A few years ago, after retiring from his post with the government, he and Joann moved back to the reservation, settling down in Monument Valley, where he works in the clinic today.

From her 71-year-old father, Tanana has heard firsthand what the Navajo people are facing in the pandemic, including the news that her aunt, her father’s older sister, died of COVID-19 at a nursing facility in Gallup, New Mexico.

She knows that stopping the dying and the spread of the disease means creating conditions that allow the Navajo to safely practice social distancing.

“The feedback we’ve been getting is that they are surprisingly meeting the demands of PPE (personal protective equipment), which is great,” said Tanana. “So we’ve been focusing on providing the food and cleaning supplies that will enable people to safely isolate in their homes and not go out.”

Besides the Navajo Nation, Utah’s seven other Indian tribes will also receive COVID-19 relief aid.

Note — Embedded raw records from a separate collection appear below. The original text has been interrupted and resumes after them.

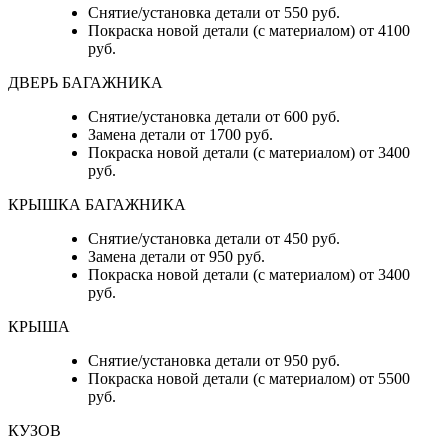
Снятие/установка детали от 550 руб.
Покраска новой детали (с материалом) от 4100
руб.
ДВЕРЬ БАГАЖНИКА
Снятие/установка детали от 600 руб.
Замена детали от 1700 руб.
Покраска новой детали (с материалом) от 3400
руб.
КРЫШКА БАГАЖНИКА
Снятие/установка детали от 450 руб.
Замена детали от 950 руб.
Покраска новой детали (с материалом) от 3400
руб.
КРЫША
Снятие/установка детали от 950 руб.
Покраска новой детали (с материалом) от 5500
руб.
КУЗОВ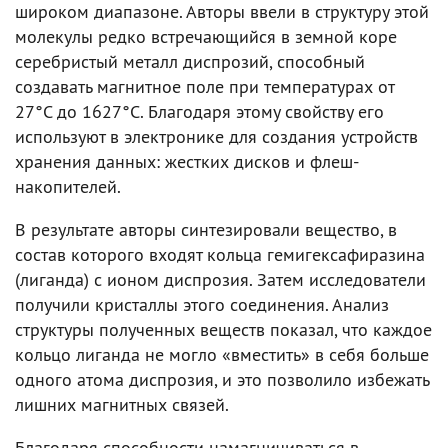
широком диапазоне. Авторы ввели в структуру этой
молекулы редко встречающийся в земной коре
серебристый металл диспрозий, способный
создавать магнитное поле при температурах от
27°С до 1627°С. Благодаря этому свойству его
используют в электронике для создания устройств
хранения данных: жестких дисков и флеш-
накопителей.
В результате авторы синтезировали вещество, в
состав которого входят кольца гемигексафиразина
(лиганда) с ионом диспрозия. Затем исследователи
получили кристаллы этого соединения. Анализ
структуры полученных веществ показал, что каждое
кольцо лиганда не могло «вместить» в себя больше
одного атома диспрозия, и это позволило избежать
лишних магнитных связей.
Благодаря способности намагничиваться в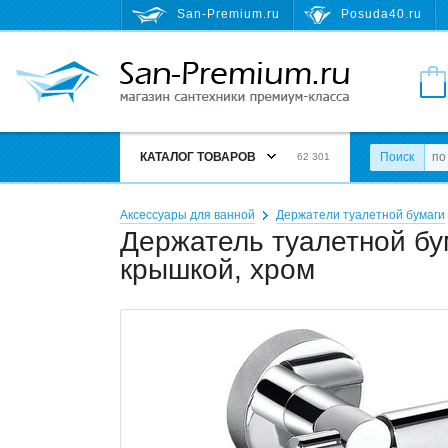
San-Premium.ru
Posuda40.ru
КАТАЛОГ ТОВАРОВ
Поиск
62 301
Аксессуары для ванной
Держатели туалетной бумаги
Держатель туалетной бум
крышкой, хром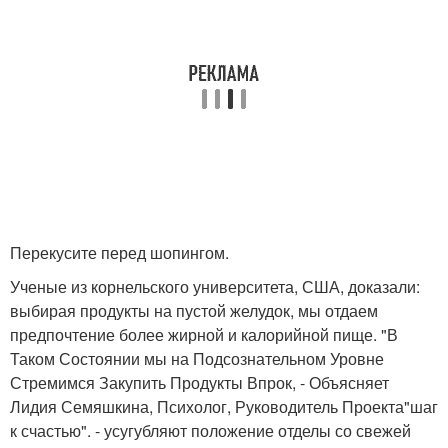
Перекусите перед шопингом.
Ученые из корнельского университета, США, доказали:
выбирая продукты на пустой желудок, мы отдаем
предпочтение более жирной и калорийной пище. "В
Таком Состоянии мы на Подсознательном Уровне
Стремимся Закупить Продукты Впрок, - Объясняет
Лидия Семяшкина, Психолог, Руководитель Проекта"шаг
к счастью". - усугубляют положение отделы со свежей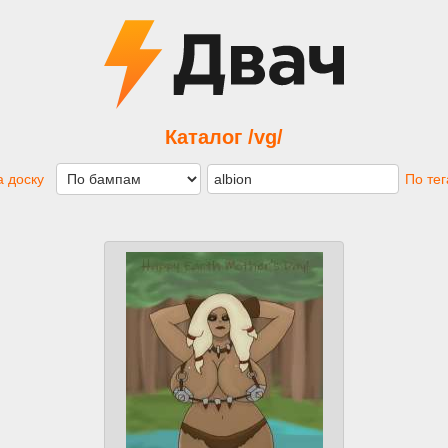
Каталог /vg/
 доску
По те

More than a dozen agencies, a mix of public and private entities, have joined the effort, including the Backcountry Santas, a group of pilots who deliver Christmas presents to the Navajo Nation and have agreed to help ferry the coronavirus relief items.

“There are many, many others here in Utah who care about our tribal members in the state and want to help,” said Tanana. “The commitment and drive has been for me a bright light in all of this. It’s not just my personal crusade.”

With help, time, and a little luck, the hope is that the Navajo Nation can soon return to a world where its only similarity with New York City is that they are both on the same planet.